Does Vermont need more drug treatment in prisons? Everett Simpson's brother says yes.
A judge let Simpson out on bail to go to Valley Vista in Bradford. But Simpson walked out of the unlocked treatment facility instead. Police say Simpson then kidnapped a woman and her 5-year-old child in Manchester, New Hampshire, drove them to White River Junction and sexually assaulted her in a hotel. Simpson was later arrested in Pennsylvania.
Johnnie Simpson is Everett's older brother. He sat down with our Dom Amato for an exclusive interview about the horrific crimes his brother is accused of and why he thinks prison policy contributed to the crime spree.
Johnnie Simpson said he's embarrassed and sickened by what police say his brother did. He wonders if things would have been different if Everett received addiction treatment behind bars.
"None of us wanted him on the streets, not one family member. He needed help. We knew this," Johnnie Simpson said.
Johnnie says he and his brother Everett were close in their youth. He says he never thought Everett would be in the situation he's in now.
"For the first time, I believe my brother was broken and broken bad," Johnnie said.
He's talking about when Everett was most recently in jail dealing with drug withdrawal symptoms.
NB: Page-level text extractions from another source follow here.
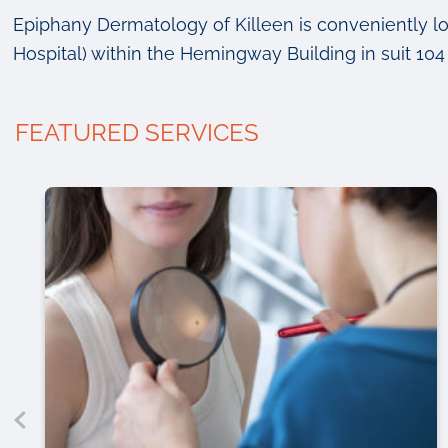
Epiphany Dermatology of Killeen is conveniently l
Hospital) within the Hemingway Building in suit 104 
FEATURED SERVICES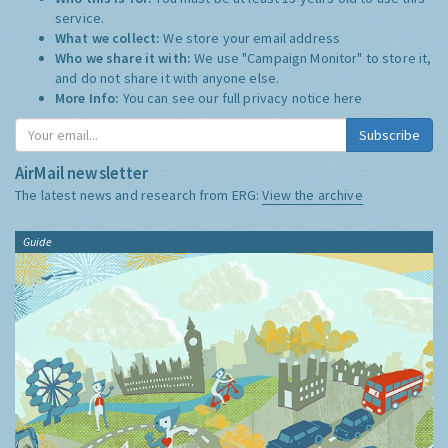
service.
What we collect:
We store your email address
Who we share it with:
We use "Campaign Monitor" to store it,
and do not share it with anyone else.
More Info:
You can see our full privacy notice
here
Subscribe
AirMail newsletter
The latest news and research from ERG:
View the archive
Guide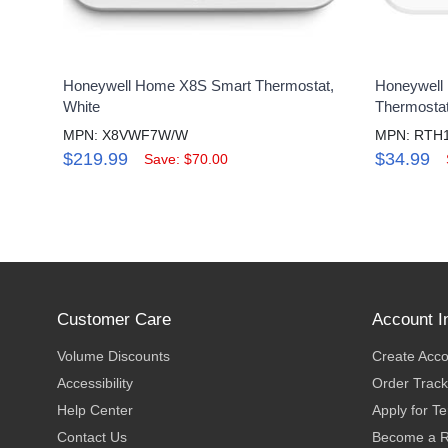
Honeywell Home X8S Smart Thermostat,
Honeywell
White
Thermosta
MPN: X8VWF7W/W
MPN: RTH
$219.99
$34.99
Save: $70.00
Customer Care
Account I
Volume Discounts
Create Acc
Accessibility
Order Track
Help Center
Apply for T
Contact Us
Become a R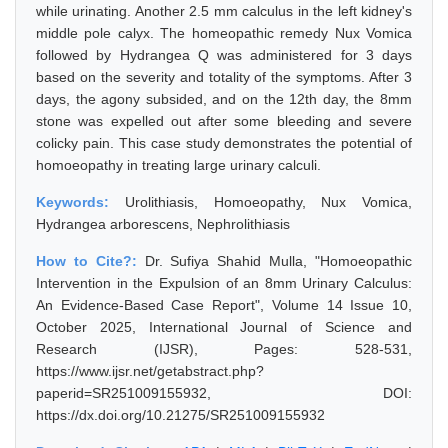
while urinating. Another 2.5 mm calculus in the left kidney's
middle pole calyx. The homeopathic remedy Nux Vomica
followed by Hydrangea Q was administered for 3 days
based on the severity and totality of the symptoms. After 3
days, the agony subsided, and on the 12th day, the 8mm
stone was expelled out after some bleeding and severe
colicky pain. This case study demonstrates the potential of
homoeopathy in treating large urinary calculi.
Keywords:
Urolithiasis, Homoeopathy, Nux Vomica,
Hydrangea arborescens, Nephrolithiasis
How to Cite?:
Dr. Sufiya Shahid Mulla, "Homoeopathic
Intervention in the Expulsion of an 8mm Urinary Calculus:
An Evidence-Based Case Report", Volume 14 Issue 10,
October 2025, International Journal of Science and
Research (IJSR), Pages: 528-531,
https://www.ijsr.net/getabstract.php?
paperid=SR251009155932, DOI:
https://dx.doi.org/10.21275/SR251009155932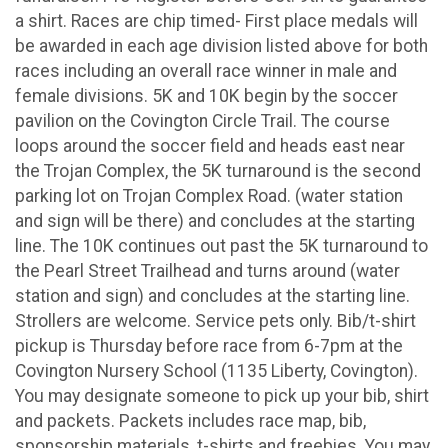
a shirt. Races are chip timed- First place medals will
be awarded in each age division listed above for both
races including an overall race winner in male and
female divisions. 5K and 10K begin by the soccer
pavilion on the Covington Circle Trail. The course
loops around the soccer field and heads east near
the Trojan Complex, the 5K turnaround is the second
parking lot on Trojan Complex Road. (water station
and sign will be there) and concludes at the starting
line. The 10K continues out past the 5K turnaround to
the Pearl Street Trailhead and turns around (water
station and sign) and concludes at the starting line.
Strollers are welcome. Service pets only. Bib/t-shirt
pickup is Thursday before race from 6-7pm at the
Covington Nursery School (1135 Liberty, Covington).
You may designate someone to pick up your bib, shirt
and packets. Packets includes race map, bib,
sponsorship materials, t-shirts and freebies. You may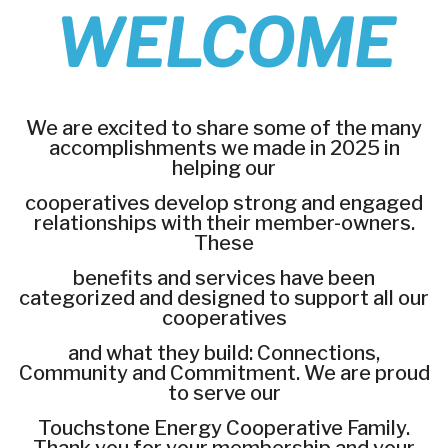
WELCOME
We are excited to share some of the many
accomplishments we made in 2025 in
helping our
cooperatives develop strong and engaged
relationships with their member-owners.
These
benefits and services have been
categorized and designed to support all our
cooperatives
and what they build: Connections,
Community and Commitment. We are proud
to serve our
Touchstone Energy Cooperative Family.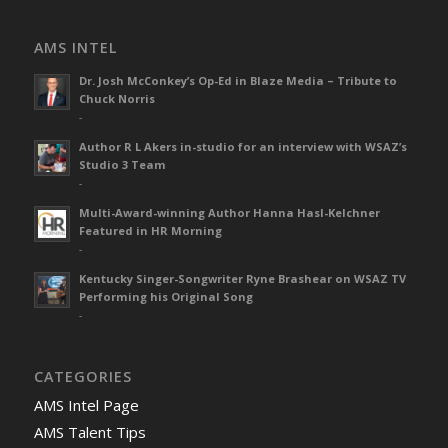
AMS INTEL
Dr. Josh McConkey’s Op-Ed in Blaze Media – Tribute to
Chuck Norris
-
Author R L Akers in-studio for an interview with WSAZ’s
Studio 3 Team
-
Multi-Award-winning Author Hanna Hasl-Kelchner
Featured in HR Morning
-
Kentucky Singer-Songwriter Ryne Brashear on WSAZ TV
Performing his Original Song
-
CATEGORIES
AMS Intel Page
AMS Talent Tips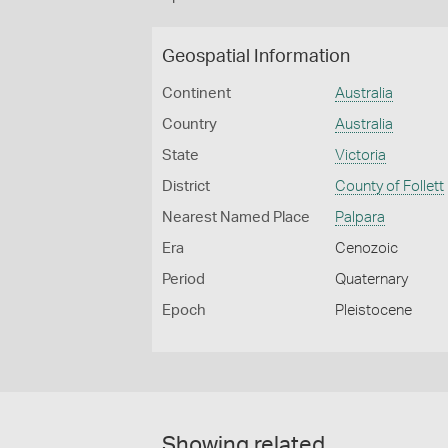
Geospatial Information
Continent
Australia
Country
Australia
State
Victoria
District
County of Follett
Nearest Named Place
Palpara
Era
Cenozoic
Period
Quaternary
Epoch
Pleistocene
Showing related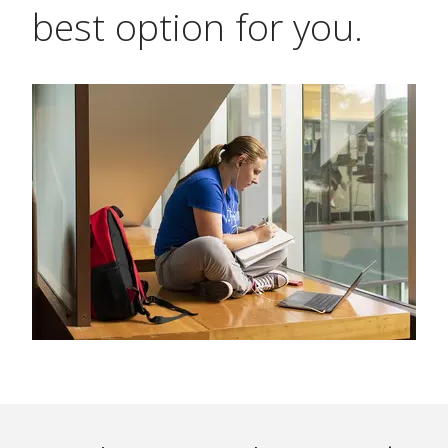
best option for you.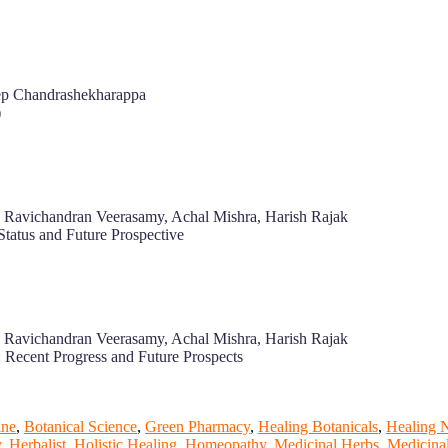
eep Chandrashekharappa
)
e, Ravichandran Veerasamy, Achal Mishra, Harish Rajak
Status and Future Prospective
e, Ravichandran Veerasamy, Achal Mishra, Harish Rajak
: Recent Progress and Future Prospects
ine
,
Botanical Science
,
Green Pharmacy
,
Healing Botanicals
,
Healing 
y
,
Herbalist
,
Holistic Healing
,
Homeopathy
,
Medicinal Herbs
,
Medicinal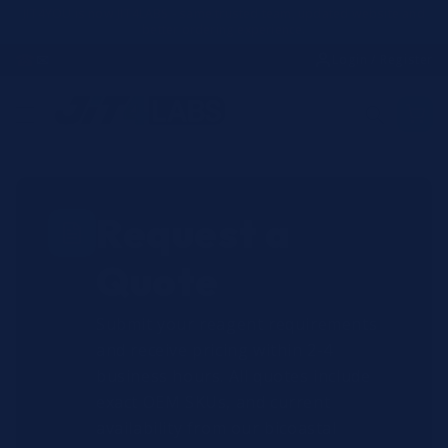
Skip to
JIT4YOU is now JIT4LABS - same trusted team, updated website and
better ordering experience.
content
☎
✉
Login / Register
Request a
Quote
Submit your reagent requirements
and receive pricing within 2-4
business hours. All quotes include
exact OEM SKUs, and current
availability from our bicoastal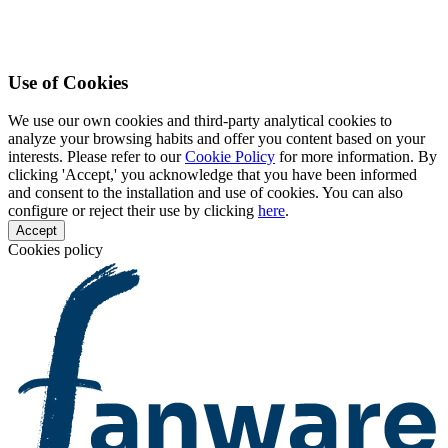
Use of Cookies
We use our own cookies and third-party analytical cookies to
analyze your browsing habits and offer you content based on your
interests. Please refer to our
Cookie Policy
for more information. By
clicking 'Accept,' you acknowledge that you have been informed
and consent to the installation and use of cookies. You can also
configure or reject their use by clicking
here
.
Accept
Cookies policy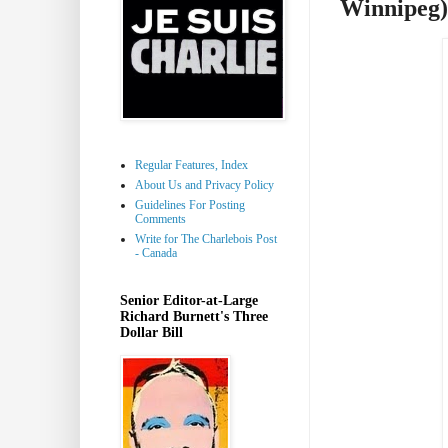
Winnipeg)
Regular Features, Index
About Us and Privacy Policy
Guidelines For Posting
Comments
Write for The Charlebois Post
- Canada
Senior Editor-at-Large
Richard Burnett's Three
Dollar Bill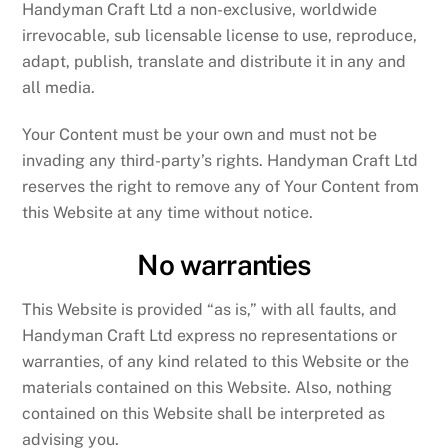
Handyman Craft Ltd a non-exclusive, worldwide
irrevocable, sub licensable license to use, reproduce,
adapt, publish, translate and distribute it in any and
all media.
Your Content must be your own and must not be
invading any third-party’s rights. Handyman Craft Ltd
reserves the right to remove any of Your Content from
this Website at any time without notice.
No warranties
This Website is provided “as is,” with all faults, and
Handyman Craft Ltd express no representations or
warranties, of any kind related to this Website or the
materials contained on this Website. Also, nothing
contained on this Website shall be interpreted as
advising you.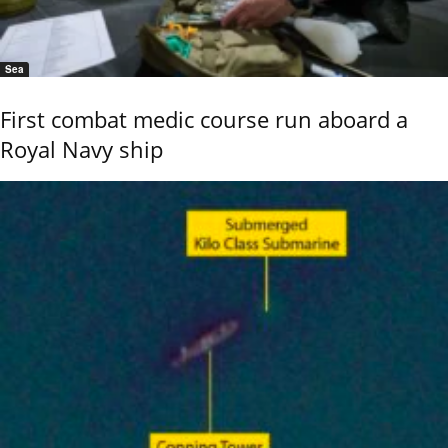
Sea
First combat medic course run aboard a
Royal Navy ship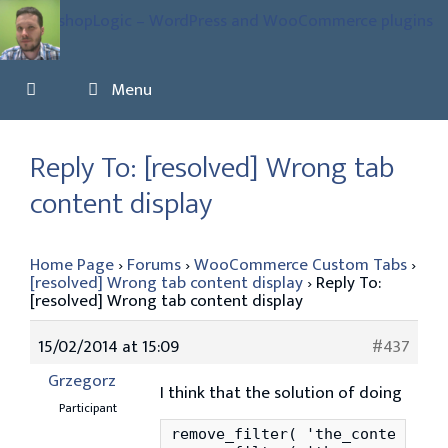
Skip
to
content
Menu
Reply To: [resolved] Wrong tab
content display
Home Page
›
Forums
›
WooCommerce Custom Tabs
›
[resolved] Wrong tab content display
›
Reply To:
[resolved] Wrong tab content display
15/02/2014 at 15:09
#437
Grzegorz
I think that the solution of doing
Participant
remove_filter( 'the_content', '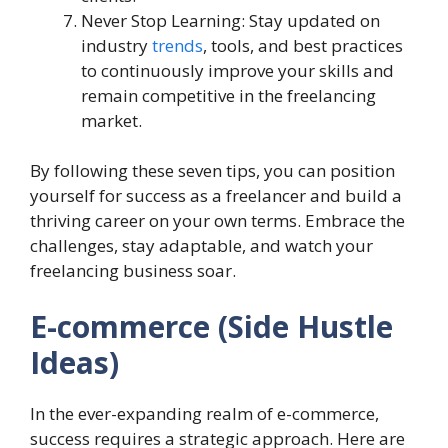
Never Stop Learning: Stay updated on
industry
trends
, tools, and best practices
to continuously improve your skills and
remain competitive in the freelancing
market.
By following these seven tips, you can position
yourself for success as a freelancer and build a
thriving career on your own terms. Embrace the
challenges, stay adaptable, and watch your
freelancing business soar.
E-commerce
(Side Hustle
Ideas)
In the ever-expanding realm of e-commerce,
success requires a strategic approach. Here are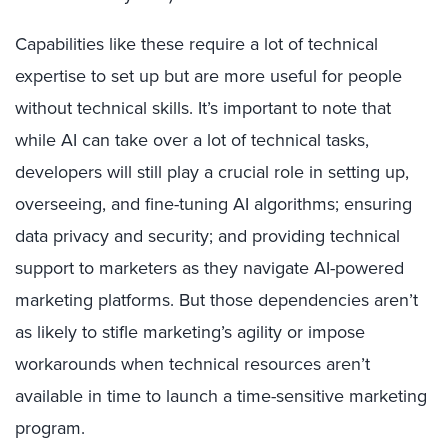
Capabilities like these require a lot of technical
expertise to set up but are more useful for people
without technical skills. It’s important to note that
while AI can take over a lot of technical tasks,
developers will still play a crucial role in setting up,
overseeing, and fine-tuning AI algorithms; ensuring
data privacy and security; and providing technical
support to marketers as they navigate AI-powered
marketing platforms. But those dependencies aren’t
as likely to stifle marketing’s agility or impose
workarounds when technical resources aren’t
available in time to launch a time-sensitive marketing
program.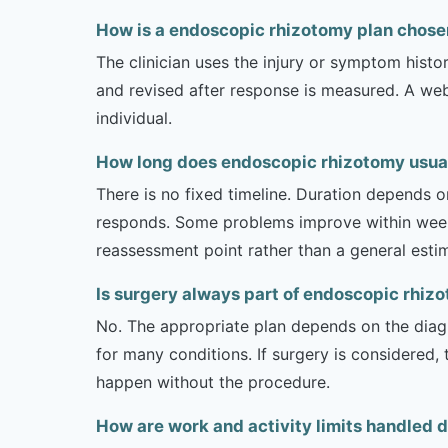
How is a endoscopic rhizotomy plan chosen
The clinician uses the injury or symptom histo
and revised after response is measured. A we
individual.
How long does endoscopic rhizotomy usuall
There is no fixed timeline. Duration depends on
responds. Some problems improve within weeks 
reassessment point rather than a general esti
Is surgery always part of endoscopic rhiz
No. The appropriate plan depends on the diagno
for many conditions. If surgery is considered,
happen without the procedure.
How are work and activity limits handled 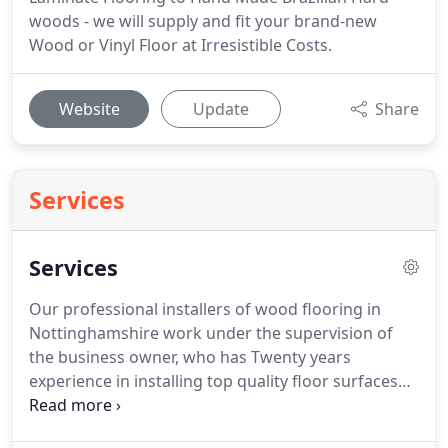
woods - we will supply and fit your brand-new
Wood or Vinyl Floor at Irresistible Costs.
Website
Update
Share
Services
Services
Our professional installers of wood flooring in
Nottinghamshire work under the supervision of
the business owner, who has Twenty years
experience in installing top quality floor surfaces
within domestic and commercial conditions.
Laminate flooring in Nottinghamshire is great if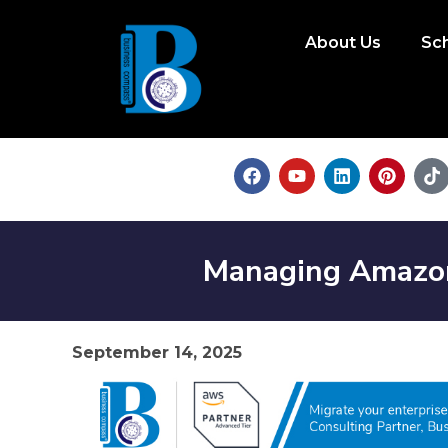
About Us
Sc
Managing Amazon 
September 14, 2025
Johnnie knows how difficult it is being a recovering drug user himself.
"When you go through that and you have no help for it at all, you're suffering," Johnnie said.
Attorney General T.J. Donovan says treatment should be happening in the community but he's not sure if it should be happening in state prisons.
"We really need to create a system that's customized based on public safety and based on need, and that requires a serious assessment to done," said Donovan, D-Vt. Attorney General.
Judge Robert Bent let Everett Simpson out of jail to undergo treatment at Valley Vista, an unsecured facility in Bradford.
Reporter Dom Amato: Do you think he would have benefited from treatment in jail?
Johnnie Simpson: He would've absolutely benefited. And look at where we are now.
Everett was jailed since September, but his brother believes he didn't receive help for his withdrawal symptoms until the last month or so.
"But what if he was in there getting help this whole time?" Johnnie asked.
Johnnie says he loves his brother but he hates him, too, and he apologizes on behalf of his whole family to the New Hampshire victims.
"We're praying for them," he said. "And we understand that hate my brother but it's not us that wanted this either, you know. And just don't look at our family as a monster, too."
Vermont passed a law last year allowing inmates to continue medication-assisted treatment if they started it before serving time. Everett Simpson was not prescribed anything to help with his addiction before he was in jail.